Material to process>
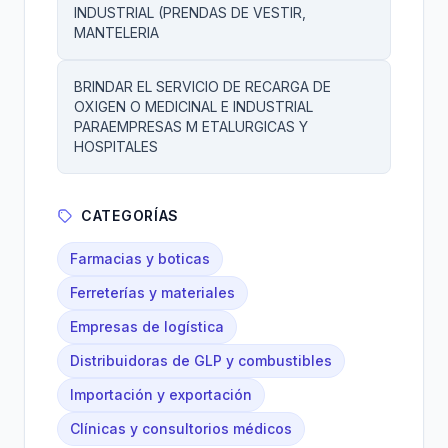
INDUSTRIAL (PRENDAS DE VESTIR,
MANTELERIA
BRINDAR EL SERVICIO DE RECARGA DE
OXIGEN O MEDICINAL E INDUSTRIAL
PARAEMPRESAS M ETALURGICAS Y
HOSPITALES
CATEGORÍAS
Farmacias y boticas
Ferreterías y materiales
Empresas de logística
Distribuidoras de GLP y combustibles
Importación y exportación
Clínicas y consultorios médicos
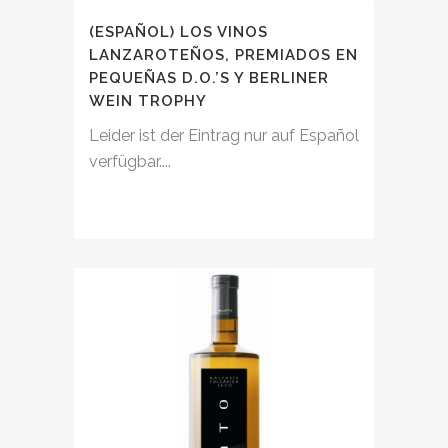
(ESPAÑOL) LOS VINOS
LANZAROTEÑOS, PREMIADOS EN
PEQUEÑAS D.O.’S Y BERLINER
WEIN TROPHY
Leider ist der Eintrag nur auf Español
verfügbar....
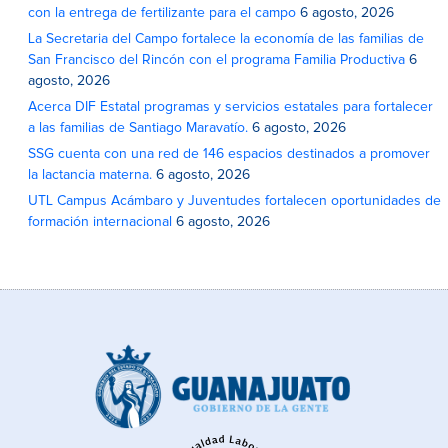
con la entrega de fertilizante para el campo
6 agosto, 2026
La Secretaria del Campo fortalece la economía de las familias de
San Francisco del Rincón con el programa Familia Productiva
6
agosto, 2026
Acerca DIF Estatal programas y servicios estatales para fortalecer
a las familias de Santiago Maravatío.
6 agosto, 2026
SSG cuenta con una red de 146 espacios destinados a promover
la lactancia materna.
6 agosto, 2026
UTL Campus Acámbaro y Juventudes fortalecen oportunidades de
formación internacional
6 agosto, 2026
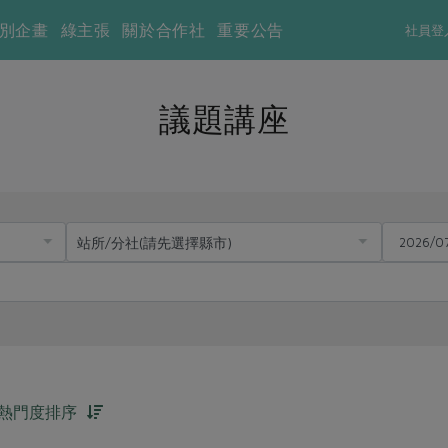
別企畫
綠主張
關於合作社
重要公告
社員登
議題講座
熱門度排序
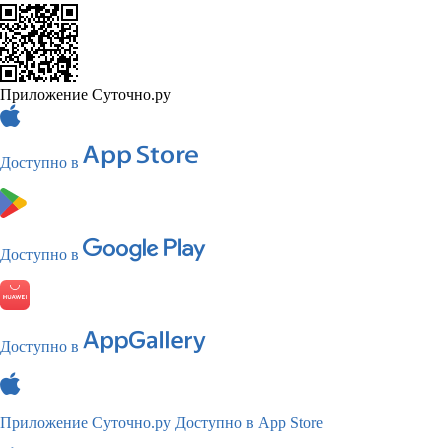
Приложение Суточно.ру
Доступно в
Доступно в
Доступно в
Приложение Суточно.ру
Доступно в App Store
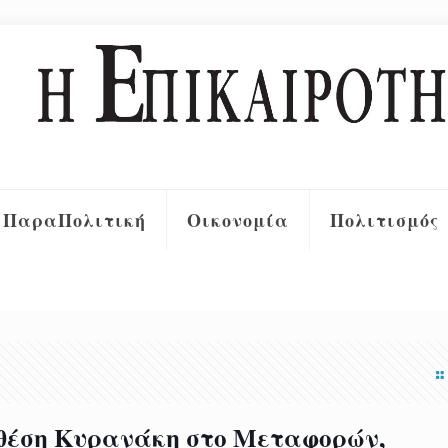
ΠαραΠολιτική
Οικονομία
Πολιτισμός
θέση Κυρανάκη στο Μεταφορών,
--
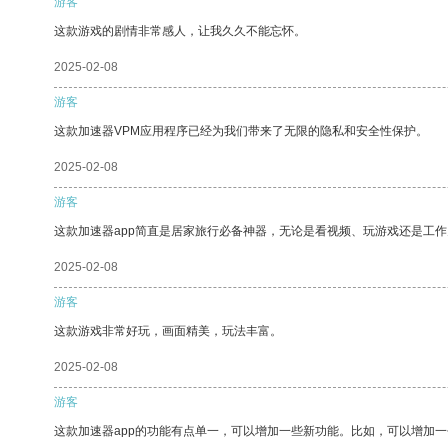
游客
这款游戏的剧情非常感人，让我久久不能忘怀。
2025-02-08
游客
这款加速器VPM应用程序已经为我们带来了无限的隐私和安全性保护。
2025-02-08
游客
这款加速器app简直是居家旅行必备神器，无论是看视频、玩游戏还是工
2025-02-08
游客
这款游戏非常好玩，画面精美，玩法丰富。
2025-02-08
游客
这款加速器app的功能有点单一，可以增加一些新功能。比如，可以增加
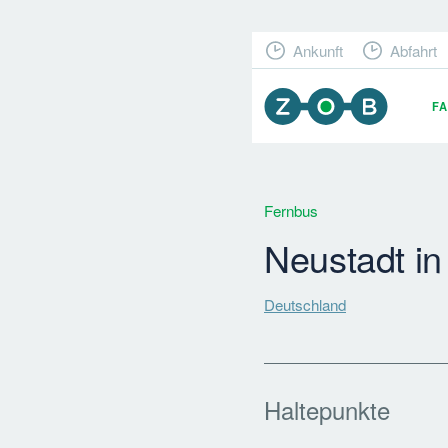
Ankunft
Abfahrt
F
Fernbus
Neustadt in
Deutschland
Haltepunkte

What this task involves> Copy nothing but the lines above from the one with "WEIN TROPHY" to the one with "la lactancia materna.", inclusive, word for word. Leave every picture out.

Answer box>
WEIN TROPHY
Leider ist der Eintrag nur auf Español
verfügbar....
con la entrega de fertilizante para el campo
6 agosto, 2026
La Secretaria del Campo fortalece la economía de las familias de
San Francisco del Rincón con el programa Familia Productiva
6
agosto, 2026
Acerca DIF Estatal programas y servicios estatales para fortalecer
a las familias de Santiago Maravatío.
6 agosto, 2026
SSG cuenta con una red de 146 espacios destinados a promover
la lactancia materna.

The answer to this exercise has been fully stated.